Work item = Look through the lines below; wherever the word "wrong" appears, copy that line.

Data records =
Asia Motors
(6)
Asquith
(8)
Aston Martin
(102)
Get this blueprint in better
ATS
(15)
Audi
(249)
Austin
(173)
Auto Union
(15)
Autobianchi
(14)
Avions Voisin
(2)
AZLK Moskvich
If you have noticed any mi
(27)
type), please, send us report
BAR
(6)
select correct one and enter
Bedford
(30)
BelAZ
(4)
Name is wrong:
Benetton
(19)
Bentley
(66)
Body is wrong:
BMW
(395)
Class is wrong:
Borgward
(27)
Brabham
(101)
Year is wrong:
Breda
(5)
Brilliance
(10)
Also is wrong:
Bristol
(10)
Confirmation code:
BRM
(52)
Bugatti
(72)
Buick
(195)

Answer below =
Name is wrong:
Body is wrong:
Class is wrong:
Year is wrong:
Also is wrong:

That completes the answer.